I feel that my childhood has been a lot more immense than most, to be honest. I think what I have in common with Hit Girl and Mindy McCready is, I think, the strength of who they are – not physically, but emotionally. I talk about them as two different girls, in a way, because they are, but the strength that they have as people, is very much how I am in real life.
Do you ever yearn for things like just going to the prom or to the mall?
I’ve done all of them. I’ve done all that. I went to the prom, went to the mall. I’ve done all that stuff, but to be honest, it’s fun, but what I find fun is going to my premieres, that’s my prom night. That’s when I get to dress up and be with the people who support me and talk about the stuff that I love, that’s why I do it. Not not being a normal kid, because I am a normal kid, but not doing the things that – what they look forward to in their year is different from what I look forward to, but it’s equal at the same time.
Your character took some heat in the first film because of her fruity language, and she gets a bit like that again.
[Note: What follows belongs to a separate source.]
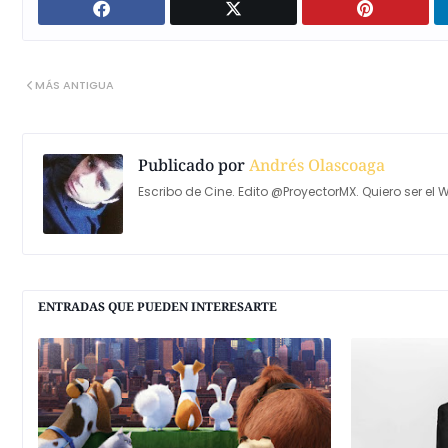
MÁS ANTIGUA
Publicado por
Andrés Olascoaga
Escribo de Cine. Edito @ProyectorMX. Quiero ser el W
ENTRADAS QUE PUEDEN INTERESARTE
What’s your response to that?
To be honest, it’s a movie, and I think that the funny bit is that, if you’re going to believe and really be affected by an action film, you definitely shouldn’t go and see Pocahontas, because you’re going to think you’re a Disney princess. If you’re that easily swayed, you shouldn’t be watching any film, because you might go and see Silence of the Lambs and think you’re a serial killer. It’s a movie, and it’s fake, and I’ve known that since I was a kid. That was why I was allowed to do the movie. I don’t run around trying to kill people and cuss. If anything these types of roles teach you what not to do.
Do you think of her as a bit of a role model in some ways though?
In emotional ways, yeah. In the way that she’s strong, and in the way that she conducts herself, yes and no, because I don’t think you should deal with situations with bullies by making them sick, and I don’t think you should beat people up. I think she teaches you that we have an inner super hero inside all of us. You can treat things with a higher form of justice, which is just emotional, being self-assured, which is a problem with most of the youth of all of our countries. The common thing is that none of the kids around my age are self-assured at all, and none of them know who they are. These type of characters are [able to help] people to feel it’s okay to not feel self-assured, but you can figure out who you are at a young age, and not fall on your face doing it.
What was it like playing Carrie in relation to playing Hit Girl?
Very different, very different. I went from being in pig’s blood every night for two months, to having a weekend off, and going straight into my leather, purple outfit and fighting and doing crazy stuff. It was very bi-polar, but I feel what it did for Hit Girl, was that it actually made her more emotional. I’d been doing that serious role for such a time that I had like a big file of emotions that I could just throw into a scene, so it made everything easier access for me. It made Hit Girl more dynamic in a way.